Exercise: The range to repeat runs from the line with "bundesweiten Lehrlingsbefragung" to the last line below, both ends included; give it exactly and without pictures.

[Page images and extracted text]
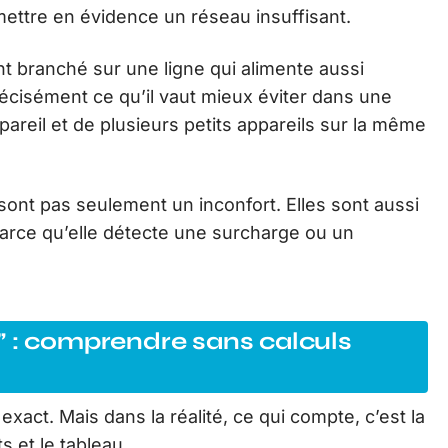
 mettre en évidence un réseau insuffisant.
t branché sur une ligne qui alimente aussi
précisément ce qu’il vaut mieux éviter dans une
areil et de plusieurs petits appareils sur la même
ont pas seulement un inconfort. Elles sont aussi
parce qu’elle détecte une surcharge ou un
” : comprendre sans calculs
act. Mais dans la réalité, ce qui compte, c’est la
s et le tableau.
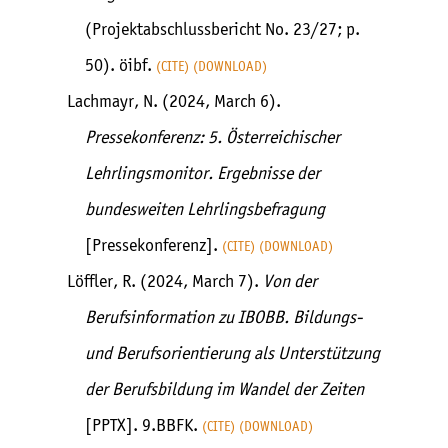
(Projektabschlussbericht No. 23/27; p.
50). öibf.
CITE
DOWNLOAD
Lachmayr, N. (2024, March 6).
Pressekonferenz: 5. Österreichischer
Lehrlingsmonitor. Ergebnisse der
bundesweiten Lehrlingsbefragung
[Pressekonferenz].
CITE
DOWNLOAD
Löffler, R. (2024, March 7).
Von der
Berufsinformation zu IBOBB. Bildungs-
und Berufsorientierung als Unterstützung
der Berufsbildung im Wandel der Zeiten
[PPTX]. 9.BBFK.
CITE
DOWNLOAD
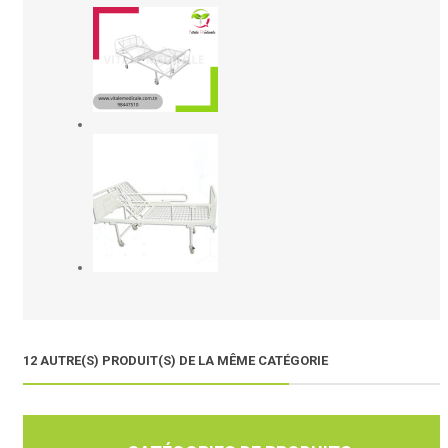
12 AUTRE(S) PRODUIT(S) DE LA MÊME CATÉGORIE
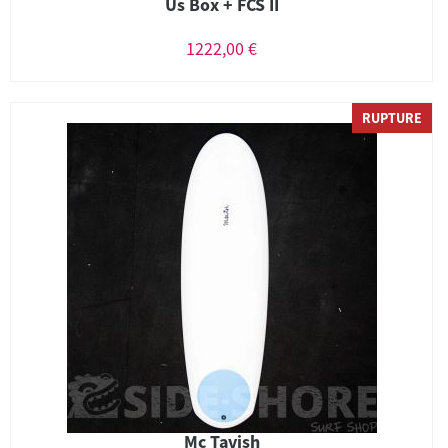
Us Box + FCS II
1222,00 €
RUPTURE
Mc Tavish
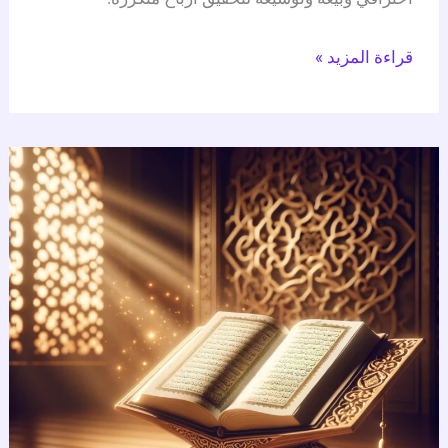
قراءة المزيد »
حفظ
القرآن
بسهولة:
3
خطوات
فعالة
للإتقان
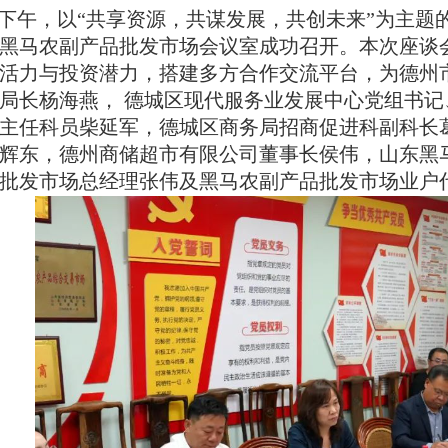
5日下午，以“共享资源，共谋发展，共创未来”为主题
黑马农副产品批发市场会议室成功召开。本次座谈
活力与投资潜力，搭建多方合作交流平台，为德州
局长杨海燕， 德城区现代服务业发展中心党组书
主任科员柴延军，德城区商务局招商促进科副科长
辉东，德州商储超市有限公司董事长侯伟，山东黑
批发市场总经理张伟及黑马农副产品批发市场业户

Answer space:
bundesweiten Lehrlingsbefragung
[Pressekonferenz].
CITE
DOWNLOAD
Löffler, R. (2024, March 7).
Von der
Berufsinformation zu IBOBB. Bildungs-
und Berufsorientierung als Unterstützung
der Berufsbildung im Wandel der Zeiten
[PPTX]. 9.BBFK.
CITE
DOWNLOAD
12 AUTRE(S) PRODUIT(S) DE LA MÊME CATÉGORIE
Us Box + FCS II
1222,00 €
RUPTURE
Mc Tavish
قراءة المزيد »
حفظ
القرآن
بسهولة:
3
خطوات
فعالة
للإتقان
5日下午，以“共享资源，共谋发展，共创未来”为主题
黑马农副产品批发市场会议室成功召开。本次座谈
活力与投资潜力，搭建多方合作交流平台，为德州
局长杨海燕， 德城区现代服务业发展中心党组书
主任科员柴延军，德城区商务局招商促进科副科长
辉东，德州商储超市有限公司董事长侯伟，山东黑
批发市场总经理张伟及黑马农副产品批发市场业户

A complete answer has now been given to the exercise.